恋バナで盛り上がっている2人。そして、それを見たほかの3人もどんどんほかの女子に話しかけていく。

 「志乃(しの)、あっちのほう行こ!」

 「おっ、大雅~!なんか久々だねww行こ!」

 「茉由(まゆ)、このゲームのさ、レベル全然上がんねーんだけど!?」

 「OK。やるわ!どこでやるー??」

 「八雲(やくも)!!聞いて、推してた千景ちゃんがさ!」

 「大和、よく冷めないよね。千景ちゃん、もう引退しちゃったのにね。まあいいよ聞く―。」

 (最悪、気まずっ。)

気まずさがピークに達したので、私は家に帰ろうと体を反対方向に向けた。正直に言えば、龍斗麗華ペアをはじめ、大雅志乃ペア・秦仁茉由ペア・八雲大和ペアはとてもお似合いだ。それなのに私が大和を狙っている。そんなことを言えば殺されるも同然だろう。

 「ねぇ、さ。八雲の好きな人――――」

 「大和だってさぁ!」

大和と八雲の声だ。『八雲の好きな人』の後は聞けなかったが、2人が各々の好きな人の話をしているのは確実だ。
 (八雲に彼女の好きな人を聞いている。ということは、大和は八雲のことを気になっている??もしくは好きなのか?)
そうとしか私には考えられなかった。イヤホンでもしとけばよかった。
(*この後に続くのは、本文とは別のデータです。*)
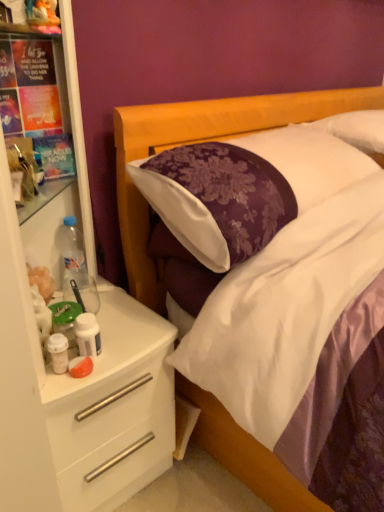 Question: Does white plastic drawer at left lie behind white plastic dresser at left?

Choices:
 (A) no
 (B) yes

Answer: (B)

Question: From a real-world perspective, is white plastic drawer at left over white plastic dresser at left?

Choices:
 (A) no
 (B) yes

Answer: (A)

Question: Does white plastic drawer at left appear on the right side of white plastic dresser at left?

Choices:
 (A) no
 (B) yes

Answer: (B)

Question: Can you confirm if white plastic drawer at left is thinner than white plastic dresser at left?

Choices:
 (A) yes
 (B) no

Answer: (B)

Question: Can you confirm if white plastic drawer at left is wider than white plastic dresser at left?

Choices:
 (A) yes
 (B) no

Answer: (A)

Question: From the image's perspective, relative to clear plastic bottle at left, placed as the 2th bottle when sorted from right to left, is white plastic dresser at left above or below?

Choices:
 (A) above
 (B) below

Answer: (A)

Question: Looking at the image, does white plastic dresser at left seem bigger or smaller compared to clear plastic bottle at left, placed as the 2th bottle when sorted from right to left?

Choices:
 (A) small
 (B) big

Answer: (B)

Question: In terms of height, does white plastic dresser at left look taller or shorter compared to clear plastic bottle at left, the first bottle positioned from the back?

Choices:
 (A) tall
 (B) short

Answer: (A)

Question: Based on their positions, is white plastic dresser at left located to the left or right of clear plastic bottle at left, the first bottle from the top?

Choices:
 (A) left
 (B) right

Answer: (B)

Question: Looking at their shapes, would you say white plastic dresser at left is wider or thinner than white plastic drawer at left?

Choices:
 (A) wide
 (B) thin

Answer: (B)

Question: Considering the positions of white plastic dresser at left and white plastic drawer at left in the image, is white plastic dresser at left taller or shorter than white plastic drawer at left?

Choices:
 (A) tall
 (B) short

Answer: (A)

Question: Do you think white plastic dresser at left is within white plastic drawer at left, or outside of it?

Choices:
 (A) inside
 (B) outside

Answer: (B)

Question: From the image's perspective, relative to white plastic drawer at left, is white plastic dresser at left above or below?

Choices:
 (A) above
 (B) below

Answer: (A)

Question: Looking at their shapes, would you say white plastic drawer at left is wider or thinner than plush fabric toy at upper left?

Choices:
 (A) wide
 (B) thin

Answer: (A)

Question: In the image, is white plastic drawer at left on the left side or the right side of plush fabric toy at upper left?

Choices:
 (A) right
 (B) left

Answer: (A)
ひどく後悔して、周りが見えなくなりそうだった。

 「もういっか。雲隠れだ。」

心から愛せる酸素のような人を求めて生きていた私の求めていた人は、私の人生からあっけなく消えてしまった。そう思うと、息がしづらくなってきた。

 ”カッカッカッカッ”

私のローファーの音が静寂な道に響く。

 「凪穂ちゃん!!何してんの?」

『凪穂ちゃん』。私のことをこう呼ぶのはあの8人の中では2人。八雲と大和だ。
2人のうちどちらか。すぐに分かった。下を向いて歩いていた私の視界に入ってきた影は私より大きかったから。

 「大和。なんで?」

大和の顔を見た瞬間、私の頬に涙の雫がつたっていった。
 
 「なんでって?その手!!」

大和にそういわれて、指をさされている左手を見た。それを見て、私は青ざめていった。

 「え?私。え―――...」

言葉にならなかった。無意識のうちにカッターの刃を握りしめていた。そんな私の左手からは、血がぽたぽたと流れ落ちてきている。

 「八雲はいいの?」

 「八雲じゃなくて、凪穂ちゃんでしょ。絶対今は。」

 「私、もうわかんないよ。自分がなんだか、自分を見失っちゃったの。助けてよ、大和。」

膝に力が入らなくなって立てなくなった。私はこのまま地面に頭を打って死ぬ覚悟をした。
その時、私の体は誰かの手に支えられた。

 (死なない。?)

 「あっぶない。よかった。」

 「大和――...?」

 「話してみて。全部。」

大和の優しくて穏やかな声に語りかけられた瞬間、うるんだ瞳から涙が零れ落ちた。
もうダメだ。全部話そう。そう思えた瞬間だった。

 「好きなの、大和のこと。けどダメでしょ?八雲でしょ?けどさ、パズルみたく組み合わせたときに最後に残るのは私だったんだよ。けど、誰かと誰かの間を割って入るようなことは避けたかった。」

 「うん...。」

 「大和、最後に良いこと教えてあげるね。誰にも言ったことないとっておきの秘密。」

無理に笑顔を作って大和の顔を見て言った。私を見た大和は大きくうなずいた。

 「私、松本千景なんだよ。大和が推してる。」

 「だからなんだね。俺、テレビで千景ちゃんを初めて見たときに人生初の一目ぼれした。」

心臓が1回、大きく飛び跳ねた感覚がした。

 「んで、凪穂ちゃんを初めて見た時に人生2度目の一目ぼれをした。」

 「え………??」

今起きてることが信じられない。逆に怖かった。

 「凪穂ちゃん。俺でよかったら、俺と付き合ってくれない?」

 「え……??良いの?私で??」

 「うん。良いの。凪穂ちゃんがいいの。」

 「私も。大和の彼女になってもいいですか?」

 「うん!!嬉しい。ありがとう。あとさ、さっきのやつ。みんなと居る時、凪穂ちゃんの笑顔ひきつってるんだよね。俺と喋ってる凪穂の笑顔が本物だと思う。」

 「そっか。私、ほんとの自分見つけた気がする。」

 「俺は、本物の凪穂だけしか見てないからね?」

 「「wwwwwwwwwwwww」」

私と大和は互いに顔を見合って、おかしそうに笑った。
私の人生から消えた酸素のような人が再び現れた。そうしたら、少しだけ息がしやすくなった気がした。